Gebel Maghrafa, Mountain of the Ladle, and Dist (they are 50 meters apart) dominate the plain around Bir Ghaba. Maghrafa, the smaller of the two mountains, is an Oligocene ferruginous butte, 600 meters (1920 feet) round at the base and 15 meters (48 feet) at the top. Paralititan stromeri (Stromer's Tidal Giant) is the name of the dinosaur that was rediscovered recently by a Penn/Egyptian Geological Museum team. It is named not only for its location along the shores of an ancient sea, but for its size, being the largest and heaviest dinosaur known, and for the man who first found dinosaurs in Bahariya, the German scientist Ernst Strome, Stromer found the giant creature in 1914 at the base of Gebel Dist.
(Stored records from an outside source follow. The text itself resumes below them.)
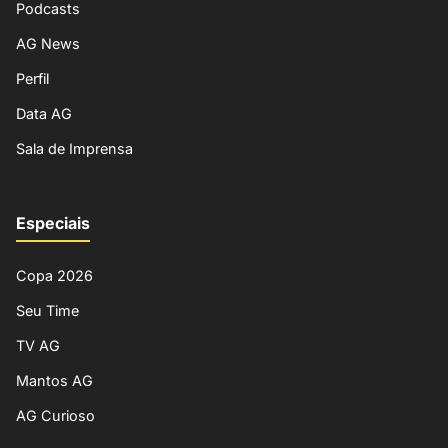
Podcasts
AG News
Perfil
Data AG
Sala de Imprensa
Especiais
Copa 2026
Seu Time
TV AG
Mantos AG
AG Curioso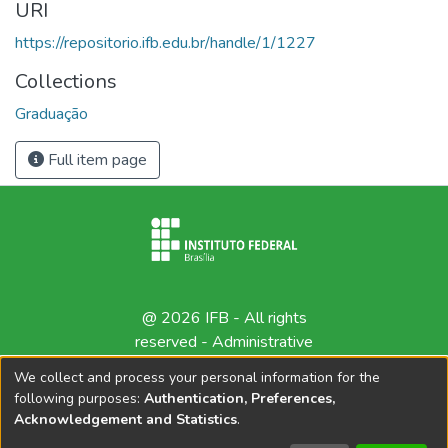
URI
https://repositorio.ifb.edu.br/handle/1/1227
Collections
Graduação
Full item page
@ 2026 IFB - All rights
reserved -
Administrative
contact
We collect and process your personal information for the
following purposes:
Authentication, Preferences,
Acknowledgement and Statistics
.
His research and samples were lost during World War II when his Munich museum was destroyed by Allied bombing. The modern scientists found five tons of material including 16 bones of the giant, some in fragments, but one arm bone 169 centimetres long. They estimate the beast to have been about 25 meters high and to weigh 50 to 80 tons. It ate plants and enjoyed life along coastal lowlands amid mangrove trees about 93-99 million years ago in the Cenomanian stage of the Late Cretaceous period. No other dinosaur has b4n found enjoying mangroves. The dinosaur is not the only find in the area. Fish, turtles, a crocodile and a lot of vegetation tell as that the surroundings were subtropical. Simply retrace your steps back to the place where the desert and garden routes meet and turn right along the garden route. As one continues along the road the entire plain comes into view on the right. With the mountain as the backdrop, there are fields, desert, and long vistas. A good place for photos.
Local legend says that no one should go to Bir al-Marun alone because the afrit (mischievous spirits) hold parties at night, and sometimes the beating of their drums can be heard in the other villages. In fact, there is probably an old Islamic village in this area or at least a caravan stop from the days of the Hagg.